I decided to focus my attention on understanding and solving the defect problem. In addition to reading papers and talking to researchers at Rigetti, I contacted researchers at Google and in Sweden to understand the latest thinking around the issue. I wanted to enable Rigetti to collect data on how the number, type, and intensity of the defects varied with the fabrication process used to produce the quantum device. Because the defects appeared randomly, and we wanted to understand their short-timescale dynamics, it was necessary to run experiments continuously to detect them and understand their evolution. These experiments looked for sharp drops in the coherence time and changes in the spectral response. We collected tens of thousands of coherence time sequences and spectral responses in a day. Since we could not analyze this much data manually, it was necessary to build an automated system.

I built the framework for automatically running experiments, detecting defects, and storing results. Detecting defects required understanding and implementing two different statistical techniques: 1. Changepoint Detection, and 2. Nested Model Selection. Note that nothing in the existing literature mentioned applying these techniques to detect defects, so this was a novel approach.

I used online changepoint detection to enable rapid detection of drops in the coherence time of a qubit. We had to detect these drops rapidly so that we could reconfigure which qubits were available to customers. I implemented the algorithm from Bayesian Online Changepoint Detection (2008) by Ryan Adams and David Mckay. The hardest part was confirming that the data generated by our experimental system satisfied the statistical constraints for applying this algorithm. In particular, I had to verify that the distribution of coherence times fit the model of piecewise constant with Gaussian noise.

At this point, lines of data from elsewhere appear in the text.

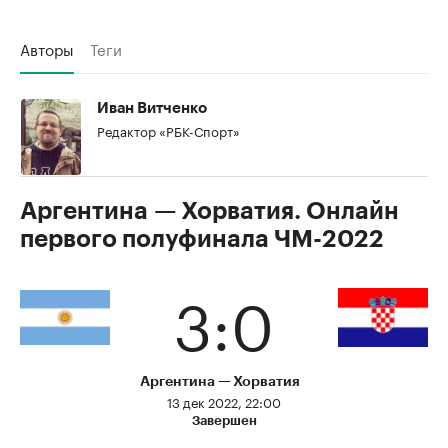
Авторы
Теги
Иван Витченко
Редактор «РБК-Спорт»
Аргентина — Хорватия. Онлайн
первого полуфинала ЧМ-2022
3:0
Аргентина
Хорватия
13 дек 2022, 22:00
Завершен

I used Nested Model Selection to determine how many Lorentzian peaks appeared in a given spectral response. Having more than one Lorentzian Peak would indicate a defect, and knowing the frequency of the peak would tell us in what frequency bands the defects were most likely to occur. Knowing the problematic frequency bands would allow us to design systems to avoid them. I used LMFIT to determine which Lorentzian Mixture model minimized the BIC. The hardest part was deciding which measure of model complexity to use: AIC (Akaike Information Criterion), BIC (Bayesian Information Criterion), or another criterion. After extensive research, I learned that the BIC was the most appropriate for nested models.

Collaborating with Jen-Hao Yeh and Marcus Da Silva helped this project succeed. Marcus Da Silva and I discussed approaches to Model Selection and their various trade-offs. Jen-Hao manually selected 1600 models to compare to the automated system and verify that it was within acceptable error bounds.